DATASET EXTRACT below:
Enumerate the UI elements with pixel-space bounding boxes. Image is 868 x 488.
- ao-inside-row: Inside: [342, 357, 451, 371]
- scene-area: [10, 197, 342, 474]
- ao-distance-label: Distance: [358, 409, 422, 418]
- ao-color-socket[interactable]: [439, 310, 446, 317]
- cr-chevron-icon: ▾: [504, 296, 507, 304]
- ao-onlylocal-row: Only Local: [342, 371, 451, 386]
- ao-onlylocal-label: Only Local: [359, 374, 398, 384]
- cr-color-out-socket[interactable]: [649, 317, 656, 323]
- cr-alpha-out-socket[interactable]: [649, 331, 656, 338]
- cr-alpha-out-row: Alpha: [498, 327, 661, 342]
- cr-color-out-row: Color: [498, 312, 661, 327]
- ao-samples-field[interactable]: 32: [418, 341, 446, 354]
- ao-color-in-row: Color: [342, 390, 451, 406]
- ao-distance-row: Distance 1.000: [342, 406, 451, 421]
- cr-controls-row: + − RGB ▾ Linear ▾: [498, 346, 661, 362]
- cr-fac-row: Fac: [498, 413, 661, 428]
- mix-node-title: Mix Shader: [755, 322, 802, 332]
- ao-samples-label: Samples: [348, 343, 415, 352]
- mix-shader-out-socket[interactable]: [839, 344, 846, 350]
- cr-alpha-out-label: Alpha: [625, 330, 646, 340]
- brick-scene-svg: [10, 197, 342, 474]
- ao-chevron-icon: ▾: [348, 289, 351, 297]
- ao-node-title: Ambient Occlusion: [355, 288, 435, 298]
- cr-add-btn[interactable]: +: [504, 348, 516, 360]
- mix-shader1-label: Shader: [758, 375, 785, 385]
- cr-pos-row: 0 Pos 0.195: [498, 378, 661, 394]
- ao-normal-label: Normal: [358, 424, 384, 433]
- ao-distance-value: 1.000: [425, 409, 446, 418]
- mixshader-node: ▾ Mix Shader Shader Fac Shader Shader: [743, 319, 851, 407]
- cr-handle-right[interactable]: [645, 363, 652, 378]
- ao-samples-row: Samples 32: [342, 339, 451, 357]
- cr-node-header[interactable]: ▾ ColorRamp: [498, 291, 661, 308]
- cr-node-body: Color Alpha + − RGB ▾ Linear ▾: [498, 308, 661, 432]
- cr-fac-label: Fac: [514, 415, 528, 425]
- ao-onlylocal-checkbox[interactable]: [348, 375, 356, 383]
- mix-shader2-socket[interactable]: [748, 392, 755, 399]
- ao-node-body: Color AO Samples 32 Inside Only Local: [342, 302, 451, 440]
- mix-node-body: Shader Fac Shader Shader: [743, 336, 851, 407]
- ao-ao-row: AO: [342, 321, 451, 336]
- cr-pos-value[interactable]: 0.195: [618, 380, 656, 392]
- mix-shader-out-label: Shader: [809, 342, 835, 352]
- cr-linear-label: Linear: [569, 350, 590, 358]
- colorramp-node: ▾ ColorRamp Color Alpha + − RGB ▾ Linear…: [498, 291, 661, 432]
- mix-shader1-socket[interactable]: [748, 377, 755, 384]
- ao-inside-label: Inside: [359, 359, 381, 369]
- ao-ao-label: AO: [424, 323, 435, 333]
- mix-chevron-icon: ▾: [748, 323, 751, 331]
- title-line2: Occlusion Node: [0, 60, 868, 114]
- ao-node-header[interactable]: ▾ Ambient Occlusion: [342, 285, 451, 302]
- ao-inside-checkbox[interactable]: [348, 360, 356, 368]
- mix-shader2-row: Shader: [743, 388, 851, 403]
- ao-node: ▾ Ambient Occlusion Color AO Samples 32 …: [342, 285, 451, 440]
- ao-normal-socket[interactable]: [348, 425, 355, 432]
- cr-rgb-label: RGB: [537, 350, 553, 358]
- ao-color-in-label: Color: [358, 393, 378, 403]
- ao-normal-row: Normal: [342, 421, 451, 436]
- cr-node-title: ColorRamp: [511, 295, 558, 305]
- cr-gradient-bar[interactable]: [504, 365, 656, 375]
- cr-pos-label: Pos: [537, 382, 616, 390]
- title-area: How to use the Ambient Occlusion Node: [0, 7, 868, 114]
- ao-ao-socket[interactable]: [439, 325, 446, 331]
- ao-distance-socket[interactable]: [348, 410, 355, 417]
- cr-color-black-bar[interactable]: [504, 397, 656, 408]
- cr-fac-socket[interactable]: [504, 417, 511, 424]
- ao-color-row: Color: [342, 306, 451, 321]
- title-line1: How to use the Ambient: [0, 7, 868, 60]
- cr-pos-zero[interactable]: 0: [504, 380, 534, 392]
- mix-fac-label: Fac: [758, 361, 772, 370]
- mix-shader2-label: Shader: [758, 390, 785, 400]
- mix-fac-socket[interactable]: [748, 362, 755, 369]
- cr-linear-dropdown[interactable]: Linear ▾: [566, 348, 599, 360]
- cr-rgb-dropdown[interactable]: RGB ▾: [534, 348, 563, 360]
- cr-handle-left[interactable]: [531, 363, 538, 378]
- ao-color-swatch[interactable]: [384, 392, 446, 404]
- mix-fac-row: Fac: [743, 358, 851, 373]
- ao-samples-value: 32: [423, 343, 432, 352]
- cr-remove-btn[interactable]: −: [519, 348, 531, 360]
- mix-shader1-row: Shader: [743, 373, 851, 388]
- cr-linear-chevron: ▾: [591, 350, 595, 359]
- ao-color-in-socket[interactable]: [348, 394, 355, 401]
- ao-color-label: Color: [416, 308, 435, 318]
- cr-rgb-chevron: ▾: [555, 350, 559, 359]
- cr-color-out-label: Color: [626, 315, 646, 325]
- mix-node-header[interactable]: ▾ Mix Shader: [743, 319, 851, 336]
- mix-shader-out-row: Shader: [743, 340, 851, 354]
End of DATASET EXTRACT.
> [YOUR GOAL]
Only lines that contain "body" are needed, so copy each of them from the data.

> [PROBLEM SOLUTION]
- cr-node-body: Color Alpha + − RGB ▾ Linear ▾: [498, 308, 661, 432]
- ao-node-body: Color AO Samples 32 Inside Only Local: [342, 302, 451, 440]
- mix-node-body: Shader Fac Shader Shader: [743, 336, 851, 407]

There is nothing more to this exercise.